Pilot Study to Evaluate the Effect of Inflammation in Heart Failure
Status:
Not yet recruiting
Trial end date:
2024-08-28
Target enrollment:
Participant gender:
Summary
Study Description:
Heart failure (HF) remains a significant public health burden. Unlike heart failure with
reduced ejection fraction (HFrEF), heart failure with preserved ejection fraction (HFpEF)
currently does not have any effective therapies, suggesting incomplete understanding of the
underlying mechanisms of the syndrome. Chronic inflammation has been postulated to be one of
the central mechanisms in HFpEF pathogenesis. In this pilot study to be conducted at the NIH
Clinical Center, we propose to examine the role of the NLRP3 inflammasome- IL-1 pathway in
HFpEF and evaluate whether treatment using the sodium glucose co-transport 2 (SGLT2)
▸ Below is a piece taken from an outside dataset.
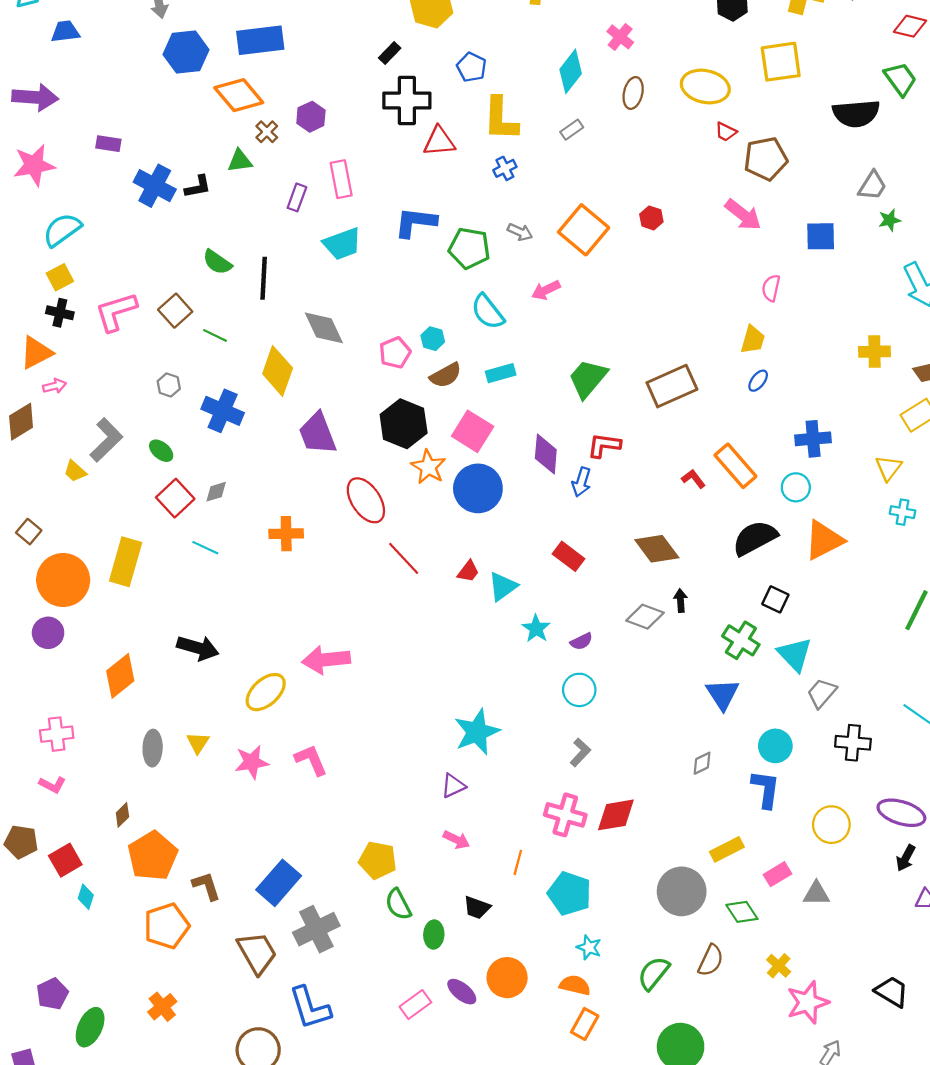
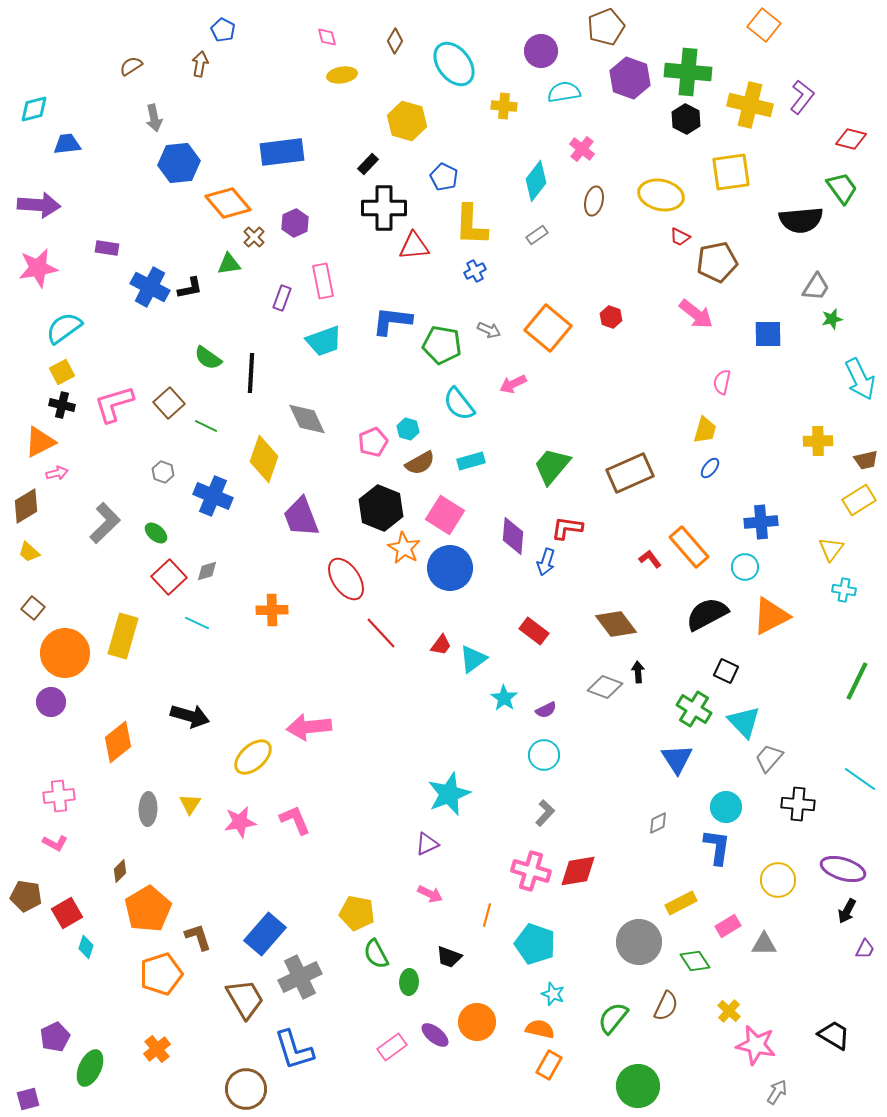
blue rectangle: (260, 40) -> (282, 152), moved
yellow trapezoid: (75, 471) -> (29, 552), moved
pink star: (808, 1002) -> (756, 1045), turned 30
inhibitor dapagliflozin can attenuate NLRP3 inflammasome activation.
Objectives:
- To test the hypothesis that macrophage NLRP3 inflammasomeactivation is upregulated in
subjects with HFpEF compared to healthy controls and that NLRP3 inflammasome activation
will be attenuated by dapagliflozin therapy
- To test the hypothesis that pro-inflammatory signatures in peripheral blood mononuclear
cells (PBMCs) will be increased in HFpEF compared to healthy controls and that they will
be attenuated by dapagliflozin therapy
- To test the hypothesis that macrophage NLRP3 inflammasome activation associates with
perturbances in myocardial perfusion, structure, and function and that attenuation of
NLRP3 inflammasome activation with dapagliflozin therapy will associate with improvement
in myocardial perfusion, myocardial structure, and function
- To test the hypothesis that NLRP3 inflammasome activation is inversely associated with
maximum oxygen consumption (VO2max), exercise functional status, and symptoms in HFpEF
and that attenuation of NLRP3 inflammasome activation with dapagliflozin therapy will
associate with improvement in VO2max, exercise functional status, and symptoms.
Endpoints:
Primary outcome will be:
- IL-1 beta, a measure of NLRP3 inflammasome activation, from macrophages in subjects with
HFpEF compared to healthy controls.
Secondary outcomes will be:
- Delineation of the differences in PBMC gene expression profiles measured by RNA
sequencing and in immunophenotyping signatures measured by flow cytometry in subjects
with HFpEF compared to healthy controls. The effect of dapagliflozin on these
immunological profiles will also be determined in the HFpEF study subjects.
- Myocardial perfusion (on CMR), left ventricular mass (on CMR), diastolic function (on
echocardiogram), myocardial mechanics (on echocardiogram and CMR), myocardial edema and
inflammation, and interstitial fibrosis (on CMR) in subjects with HFpEF compared to
healthy controls and in response to dapagliflozin therapy.
Exploratory outcomes will be:
- VO2max, symptoms and exercise functional status in HFpEF compared to healthy controls
and in response to dapagliflozin therapy.